Let's say that we invest $2000 in total.
This can be represented by the equation:
8x + 6y = 640
8x + 6(2000-x) = 640
8x + 12000 - 6x = 640
2x = 11660
x = 5830
We can plug this value of x into the equation for y:
y = 106.67 - 1.33x
y = 106.67 - 1.33(5830)
y = 106.67 - 7781.90
y = -7674.23
This is also not a possible solution, because we again cannot have a negative amount invested.

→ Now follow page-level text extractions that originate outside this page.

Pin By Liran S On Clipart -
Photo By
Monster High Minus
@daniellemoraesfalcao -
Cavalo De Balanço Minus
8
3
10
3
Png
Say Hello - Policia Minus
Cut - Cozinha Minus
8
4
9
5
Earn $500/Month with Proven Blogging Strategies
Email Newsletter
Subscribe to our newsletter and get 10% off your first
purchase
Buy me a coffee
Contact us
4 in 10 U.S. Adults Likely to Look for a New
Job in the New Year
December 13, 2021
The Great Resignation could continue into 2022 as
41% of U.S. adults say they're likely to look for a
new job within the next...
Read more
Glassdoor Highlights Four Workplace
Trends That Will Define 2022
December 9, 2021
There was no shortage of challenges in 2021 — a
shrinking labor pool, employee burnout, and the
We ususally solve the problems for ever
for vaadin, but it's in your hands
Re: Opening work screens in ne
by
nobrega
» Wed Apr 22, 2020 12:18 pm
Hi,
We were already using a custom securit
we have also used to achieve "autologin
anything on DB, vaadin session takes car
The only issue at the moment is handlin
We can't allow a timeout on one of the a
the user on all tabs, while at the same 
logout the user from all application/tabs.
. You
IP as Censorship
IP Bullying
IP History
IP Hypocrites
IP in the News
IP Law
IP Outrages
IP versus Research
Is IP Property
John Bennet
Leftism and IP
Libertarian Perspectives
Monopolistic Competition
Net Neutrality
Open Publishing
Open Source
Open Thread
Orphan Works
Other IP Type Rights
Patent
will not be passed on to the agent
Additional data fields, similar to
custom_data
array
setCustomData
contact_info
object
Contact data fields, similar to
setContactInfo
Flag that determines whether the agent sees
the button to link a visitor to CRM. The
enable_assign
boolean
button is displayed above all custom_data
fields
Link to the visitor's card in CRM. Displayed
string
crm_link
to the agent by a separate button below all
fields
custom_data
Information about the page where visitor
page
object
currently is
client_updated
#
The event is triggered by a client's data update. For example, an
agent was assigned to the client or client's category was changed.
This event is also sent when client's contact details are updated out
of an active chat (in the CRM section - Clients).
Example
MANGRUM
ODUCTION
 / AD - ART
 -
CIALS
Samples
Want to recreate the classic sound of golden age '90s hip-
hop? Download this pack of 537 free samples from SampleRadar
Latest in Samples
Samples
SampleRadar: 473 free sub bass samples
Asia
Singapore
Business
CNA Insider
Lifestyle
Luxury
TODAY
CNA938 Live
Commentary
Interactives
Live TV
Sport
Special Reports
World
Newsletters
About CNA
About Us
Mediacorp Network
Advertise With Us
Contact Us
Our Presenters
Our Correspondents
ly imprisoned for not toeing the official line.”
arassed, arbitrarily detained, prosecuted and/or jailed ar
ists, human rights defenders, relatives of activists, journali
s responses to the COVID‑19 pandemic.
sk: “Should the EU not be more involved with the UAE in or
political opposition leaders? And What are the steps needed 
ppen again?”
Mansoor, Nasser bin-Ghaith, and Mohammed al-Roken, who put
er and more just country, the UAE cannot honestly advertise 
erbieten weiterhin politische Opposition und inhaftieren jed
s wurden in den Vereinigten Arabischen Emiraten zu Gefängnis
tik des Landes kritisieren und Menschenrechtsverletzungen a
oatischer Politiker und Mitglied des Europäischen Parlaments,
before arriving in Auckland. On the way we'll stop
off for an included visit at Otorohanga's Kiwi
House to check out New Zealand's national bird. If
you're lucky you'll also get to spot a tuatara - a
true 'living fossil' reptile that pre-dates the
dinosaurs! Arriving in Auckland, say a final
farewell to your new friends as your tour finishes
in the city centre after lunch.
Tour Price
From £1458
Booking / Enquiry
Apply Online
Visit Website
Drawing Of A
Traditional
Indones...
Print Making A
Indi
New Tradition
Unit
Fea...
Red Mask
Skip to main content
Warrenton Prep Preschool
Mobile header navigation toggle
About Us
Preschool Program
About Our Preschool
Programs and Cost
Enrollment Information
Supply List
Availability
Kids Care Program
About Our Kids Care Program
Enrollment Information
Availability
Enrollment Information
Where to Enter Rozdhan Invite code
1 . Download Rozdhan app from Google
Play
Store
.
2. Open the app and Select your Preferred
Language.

We can try one more method.
Let's say that we invest $4000 in total.
This can be represented by the equation:
8x + 6y = 640
8x + 6(4000-x) = 640
8x + 24000 - 6x = 640
2x = 2860
x = 1430
We can plug this value of x into the equation for y:
y = 106.67 - 1.33x
y = 106.67 - 1.33(1430)
y = 106.67 - 1904.90
y = -1798.23
This is a possible solution.
Therefore, the amount invested at 8% interest is $1430, and the amount invested at 6% interest is $2570.